David Nelson and Chad Raith (both friends of mine) offer a concise, lucid guide for those perplexed by
Ecumenism.
After an opening chapter defining ecumenism, the book traces the history of the ecumenical movement from its origins in the early twentieth century through the epochal shifts of the 1960s (Vatican II above all) to the present. Along the way, they stop to examine some of the key achievements of the ecumenical movement (the Lutheran-Catholic Joint Declaration on the Doctrine of Justification, e.g.).
Part II confronts several recurring issues within ecumenism: How to deal with "basic differences"? What is meant by "reception" in an ecumenical context? A final chapter summarizes and rebuts a number of the main critiques of ecumenism that have been posed through the past century plus.
As the authors say in the introduction, their attention to Evangelical contributions to ecumenism sets their book off from most books on the subject. It's almost a truism that certain strains of Evangelicalism defined themselves over-against ecumenism. Nelson and Raith show that it was not always so.
"Modern ecumenism would be unintelligible," they write, "apart from the contributions of evangelical Christianity" (78; the chapter is from Raith). Evangelicals were favorable toward the World Council of Churches when it was proposed in 1946. "Lesslie Newbigin played a leading part in the discussions at Amsterdam and served as 'chief drafter' of the description of unity adopted by the WCC at New Dehli in 1961." At a conference in 1966, no less a personage than Harold Lindsell "reminded participants that the modern ecumenical movement was in fact 'evangelical in origin'" (79).

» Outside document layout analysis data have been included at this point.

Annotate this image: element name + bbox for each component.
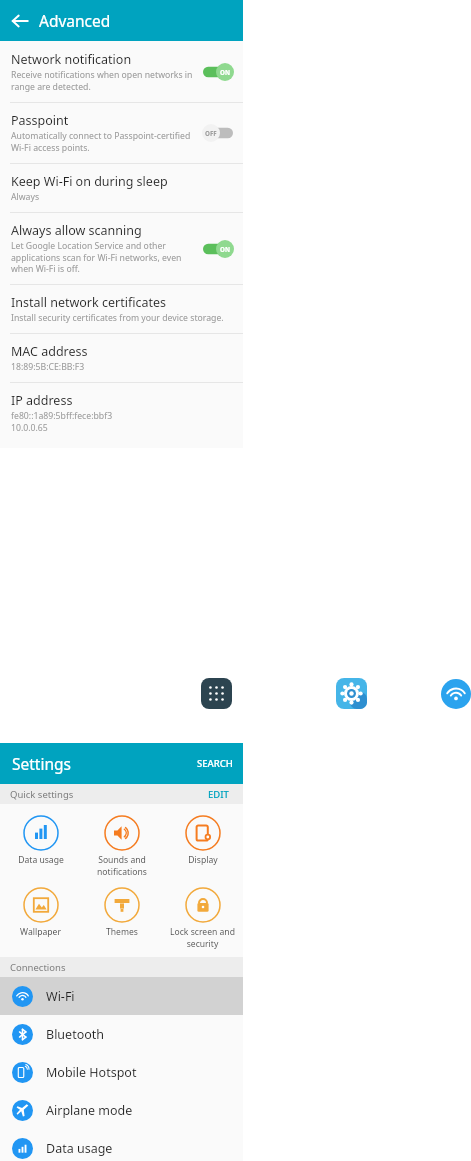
- button[interactable]: Lock screen and security: [162, 884, 243, 952]
- staticText: ON: [220, 245, 230, 253]
- button[interactable]: Apps: [201, 678, 232, 709]
- staticText: Airplane mode: [46, 1102, 133, 1119]
- button[interactable]: Wallpaper: [0, 884, 81, 941]
- staticText: Sounds and notifications: [97, 854, 147, 877]
- staticText: Themes: [106, 926, 138, 938]
- button[interactable]: On: [201, 62, 235, 82]
- button[interactable]: Airplane mode: [0, 1091, 243, 1129]
- button[interactable]: Settings: [336, 678, 367, 709]
- staticText: ON: [220, 68, 230, 76]
- staticText: Connections: [10, 961, 66, 974]
- button[interactable]: IP address: [0, 383, 243, 443]
- staticText: Receive notifications when open networks…: [11, 69, 193, 93]
- staticText: IP address: [11, 392, 73, 409]
- button[interactable]: Network notification: [0, 42, 243, 102]
- button[interactable]: On: [201, 239, 235, 259]
- staticText: Data usage: [46, 1140, 113, 1157]
- button[interactable]: Themes: [81, 884, 162, 941]
- staticText: SEARCH: [197, 757, 233, 770]
- staticText: Install network certificates: [11, 294, 166, 311]
- staticText: Passpoint: [11, 112, 69, 129]
- button[interactable]: Always allow scanning: [0, 213, 243, 284]
- staticText: Lock screen and security: [170, 926, 235, 949]
- button[interactable]: SEARCH: [187, 749, 243, 778]
- button[interactable]: Display: [162, 812, 243, 869]
- button[interactable]: EDIT: [204, 785, 233, 804]
- staticText: Wi-Fi: [46, 988, 75, 1005]
- button[interactable]: Passpoint: [0, 103, 243, 163]
- button[interactable]: Data usage: [0, 812, 81, 869]
- button[interactable]: Keep Wi-Fi on during sleep: [0, 164, 243, 212]
- staticText: Display: [188, 854, 218, 866]
- staticText: Network notification: [11, 51, 132, 68]
- staticText: Advanced: [39, 10, 111, 31]
- staticText: EDIT: [208, 788, 229, 801]
- staticText: MAC address: [11, 343, 88, 360]
- staticText: OFF: [205, 129, 217, 137]
- staticText: Wallpaper: [20, 926, 61, 938]
- button[interactable]: Data usage: [0, 1129, 243, 1161]
- button[interactable]: Back: [7, 8, 33, 34]
- button[interactable]: Off: [201, 123, 235, 143]
- button[interactable]: Install network certificates: [0, 285, 243, 333]
- staticText: fe80::1a89:5bff:fece:bbf3 10.0.0.65: [11, 410, 113, 434]
- button[interactable]: Wi-Fi: [0, 977, 243, 1015]
- button[interactable]: Wi-Fi: [441, 679, 471, 709]
- staticText: Mobile Hotspot: [46, 1064, 137, 1081]
- staticText: Settings: [12, 753, 71, 774]
- staticText: Quick settings: [10, 788, 74, 801]
- staticText: Install security certificates from your …: [11, 312, 224, 324]
- staticText: Always: [11, 191, 40, 203]
- staticText: Bluetooth: [46, 1026, 105, 1043]
- button[interactable]: Mobile Hotspot: [0, 1053, 243, 1091]
- staticText: Data usage: [18, 854, 64, 866]
- staticText: Keep Wi-Fi on during sleep: [11, 173, 168, 190]
- staticText: Automatically connect to Passpoint-certi…: [11, 130, 191, 154]
- staticText: Always allow scanning: [11, 222, 142, 239]
- button[interactable]: Bluetooth: [0, 1015, 243, 1053]
- button[interactable]: Sounds and notifications: [81, 812, 162, 880]
- staticText: 18:89:5B:CE:BB:F3: [11, 361, 85, 373]
- staticText: Let Google Location Service and other ap…: [11, 240, 182, 275]
- button[interactable]: MAC address: [0, 334, 243, 382]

Relations between Evangelicals and ecumenists frayed as evangelism gave way to social justice in the ecumenical agenda. Still, "Even when the relationship between evangelicals and mainline ecumenism began to demonstrate the weight of severe strain in the 1950s and 1960s, a number of leading evangelical Anglicans such as John Stott, Lesslie Newbigin, and J.I. Packer kept an evangelical presence at the mainline ecumenical table" (79).
Stott spoke at the fifth assembly of the WCC in 1975, criticizing the Council because "evangelism has now become largely eclipsed by the quest for social and political liberation" (79-80). Still, Stott resisted calls from Martin Lloyd-Jones for evangelicals to separate from the ecumenical movement, and was instrumental in "encouraging evangelicals to stay ecumenically engaged within their present ecclesial communities" (79).